Thanks for the comment. Actually, we have split the cells in the same one dish, which had been transfected with the TetR-KRAB transgene in the piggyBac vector, equivalently to all the samples and replicates. Therefore, the composition/heterogeneity of the transgene insertions should be controlled well and equivalent between with and without DOX conditions. So, the possible secondary effects should also be equivalent. To clarify the procedures, we described the experiment as following (subsection “Blocking NEUROG2 activation in differentiating neural progenitor cells with STITCH”).

“We split the NEUROG2/KRAB cells derived from a single dish equivalently to different dishes, and then either did or did not add DOX upon the start of the differentiation into NPCs.”

3) Introduction and Discussion section: the authors seem to confuse several concepts of loop extrusion, insulation and contact domains. Insulation by CTCF is the result of its ability to block loop extrusion. Insulation does not necessarily involve CTCF sites to loop with each other (in fact such loops barely insulate).

Thanks for the comment. This is actually how we think. We simplified the Introduction to prevent potential confusion.

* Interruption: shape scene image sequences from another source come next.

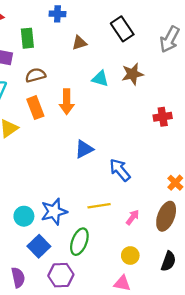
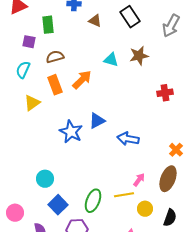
brown triangle: (79, 43) -> (95, 21), moved, turned 40
orange arrow: (67, 102) -> (82, 80), turned -135
blue arrow: (120, 170) -> (128, 139), turned -40
yellow line: (99, 206) -> (124, 195), moved
blue star: (54, 212) -> (71, 132), moved, turned -30
yellow circle: (130, 256) -> (145, 209), moved

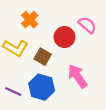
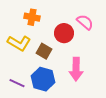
orange cross: (30, 20) -> (32, 17), turned -35
pink arrow: (78, 76) -> (76, 69), turned -145

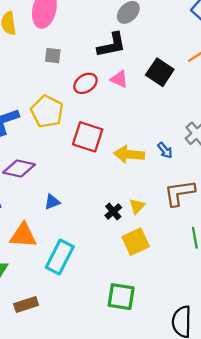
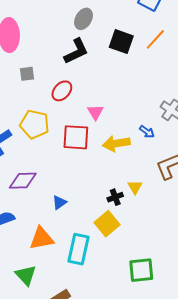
black square: (160, 72) -> (121, 42), moved
pink triangle: (119, 79) -> (95, 112), moved, turned 48
black cross: (113, 212) -> (115, 197), turned 35
yellow square: (136, 242) -> (107, 224), moved

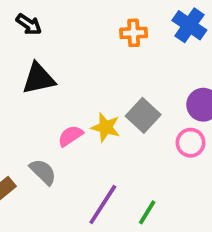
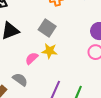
gray square: (143, 115) -> (47, 28), moved

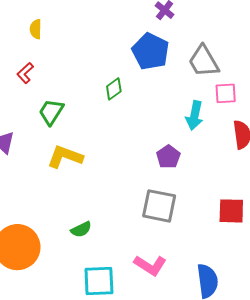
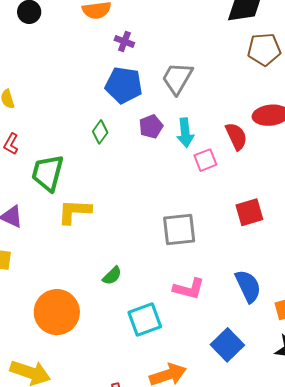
gray trapezoid: (204, 61) -> (177, 78), turned 78
pink square: (226, 93) -> (205, 160), moved
green trapezoid: (51, 112) -> (48, 173), size x1.4
purple pentagon: (168, 157) -> (151, 127), moved, turned 30

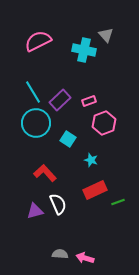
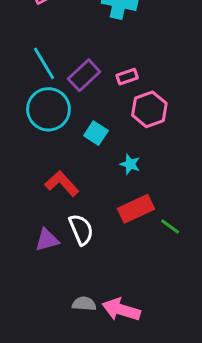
green line: (118, 202) -> (170, 227), turned 56
pink arrow: (85, 258) -> (121, 310), size x1.4

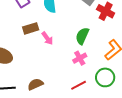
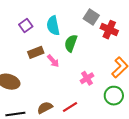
green semicircle: (82, 36) -> (71, 43), moved
red line: (79, 85) -> (70, 107), moved

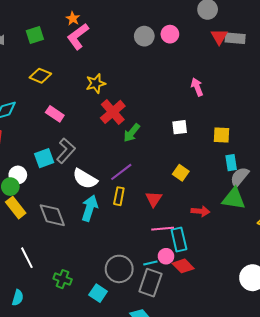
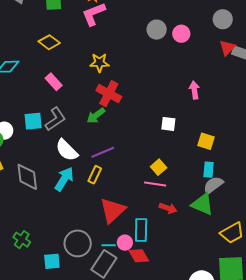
red cross: (113, 112) -> (109, 94), turned -35
green arrow: (132, 133) -> (96, 116), moved
red triangle: (154, 199) -> (113, 210), moved, size x1.6
pink line: (163, 229) -> (155, 184), moved
cyan square: (98, 293) -> (52, 261), turned 36

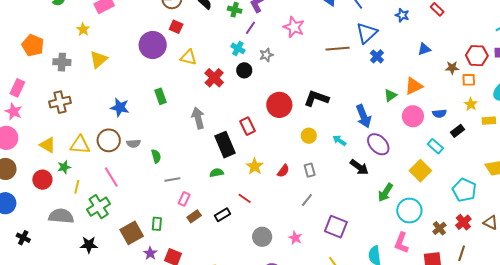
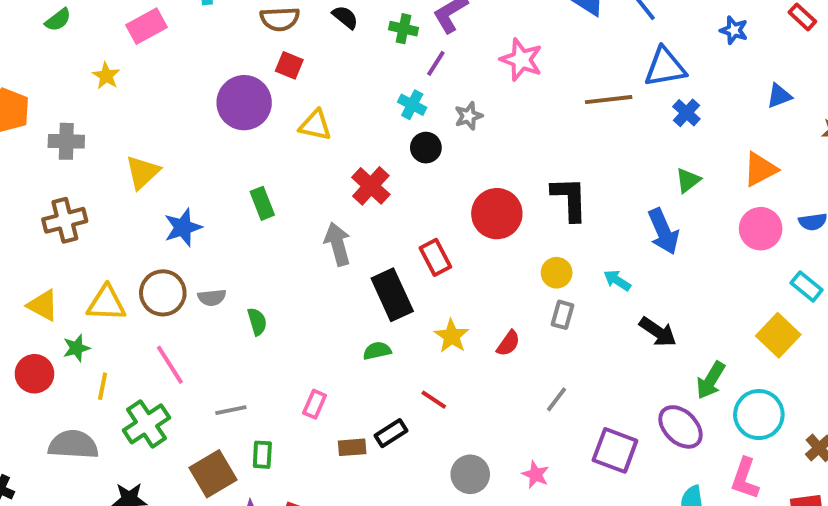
blue triangle: (367, 33) -> (665, 67), turned 35
yellow triangle: (98, 60) -> (143, 172), moved
red cross: (214, 78) -> (371, 186), moved
green triangle: (390, 95) -> (688, 180), moved
black L-shape: (316, 98) -> (569, 199), turned 70
blue star: (120, 107) -> (183, 227), turned -30
purple ellipse: (378, 144) -> (681, 427), moved
gray rectangle: (310, 170) -> (562, 315), moved, turned 32
gray line: (172, 179) -> (231, 410), moved
brown rectangle: (194, 216) -> (352, 447), moved, turned 32

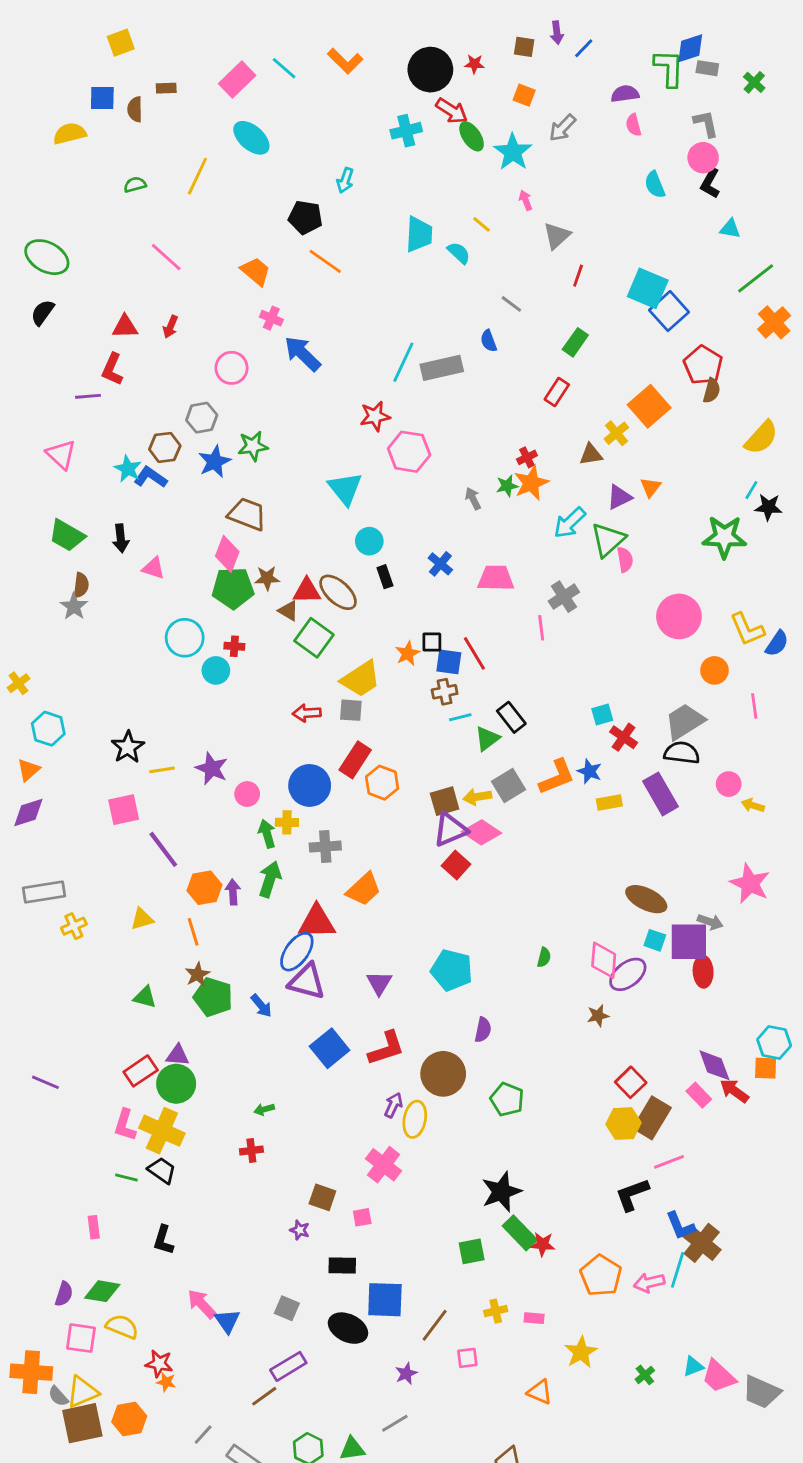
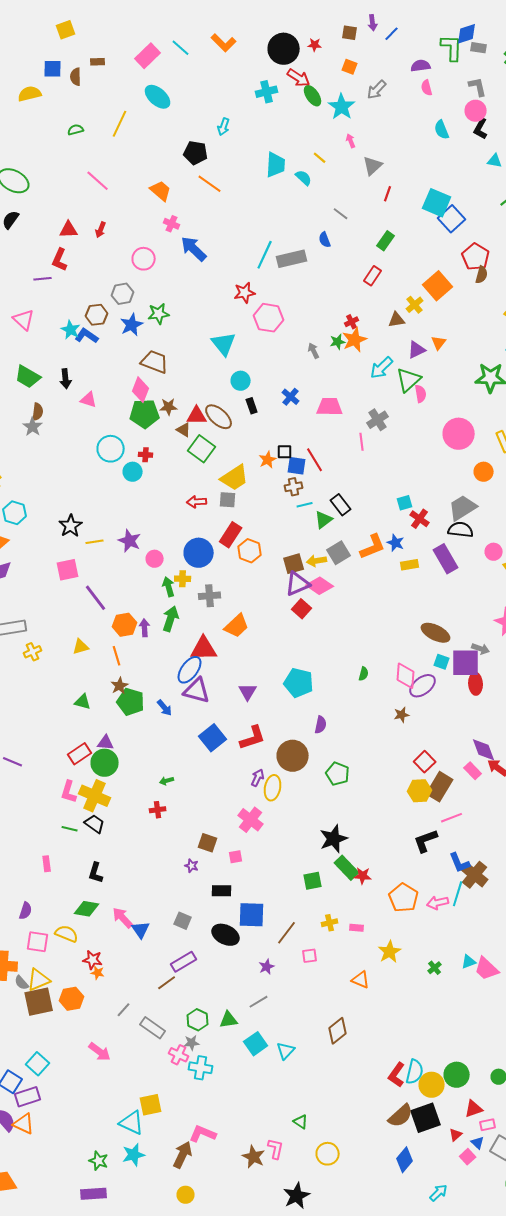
green diamond: (102, 1291) -> (87, 909), moved

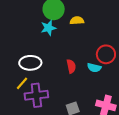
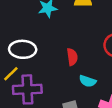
cyan semicircle: (94, 68) -> (88, 81), moved

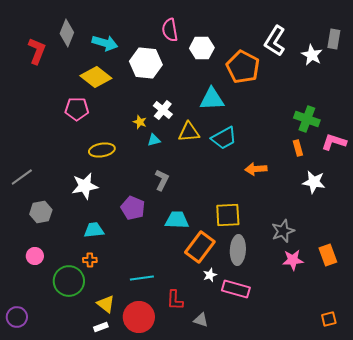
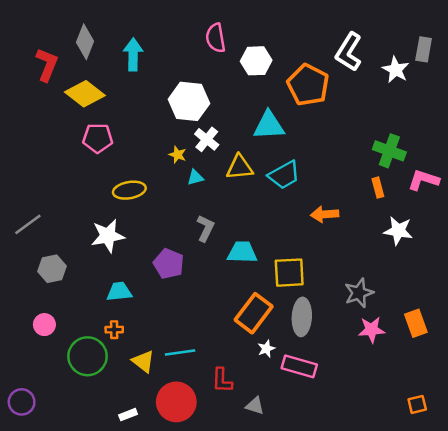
cyan arrow: (105, 43) -> (133, 54), turned -105
white hexagon: (146, 63) -> (189, 101), moved
yellow diamond: (96, 77) -> (85, 94), moved
cyan trapezoid: (177, 220) -> (242, 252), moved
yellow triangle: (106, 304) -> (143, 361), moved

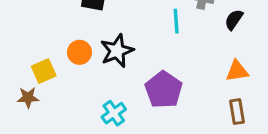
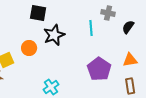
black star: (117, 51) -> (54, 35), moved
purple pentagon: (164, 90) -> (99, 69), moved

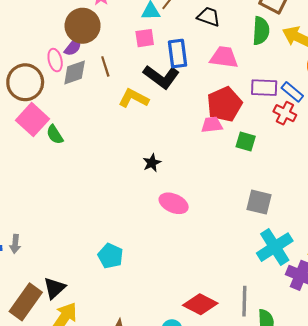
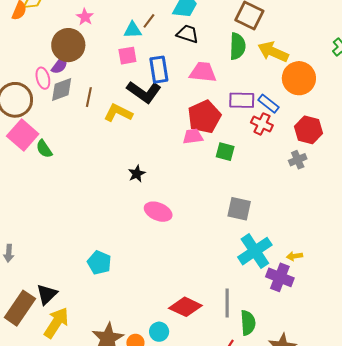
brown line: (105, 66) -> (89, 97), moved, turned 30

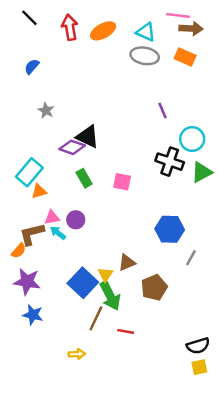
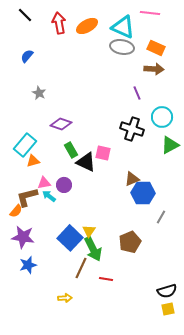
brown arrow: (191, 29) -> (154, 69), moved
cyan triangle: (146, 32) -> (123, 27), size x1.4
black triangle: (88, 137) -> (86, 162), moved
black cross: (170, 162) -> (132, 129), moved
brown triangle: (127, 263) -> (132, 179), moved
blue star: (33, 315) -> (28, 265), turned -30

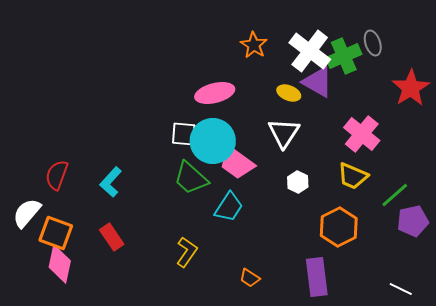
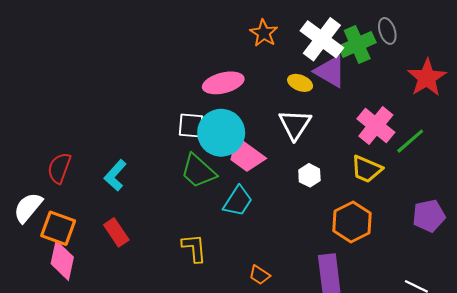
green line: (395, 195) -> (410, 141), moved
yellow L-shape: (187, 252) -> (194, 248), turned -40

Insulation and contact domains can occur even when interactions are not strictly divergent at boundaries: insulation can occur in only one direction when CTCF sites are all in the same direction.

We agree. Our data are also very consistent to this statement. Moreover, we believe that the direct comparison of different CTCF configurations in our serial mutagenesis experiments could contribute to this understanding.

Such unidirectional insulation can demarcate contact domains.

We agree. This is for example described as exclusion domains by Sanborn et al., 2015. As far as we understand, however, emergence of such contact domains is not conclusively shown to be a prerequisite for the specification of enhancer allocation.

The authors are asked to consider these issues when revising the Introduction and Discussion section.

Thanks for the suggestions. Based on the above comments, we have tried to improve the Introduction and Discussion section.

4) All reviewers found the manuscript extremely difficult to read. Please do not use track changes. The manuscript should be carefully edited.

We have re-edited the manuscript carefully. This time, we upload the manuscript without the track changes.

5) All plasmids should be made available through AddGene.

Now all the three plasmids used in this study are already available through AddGene.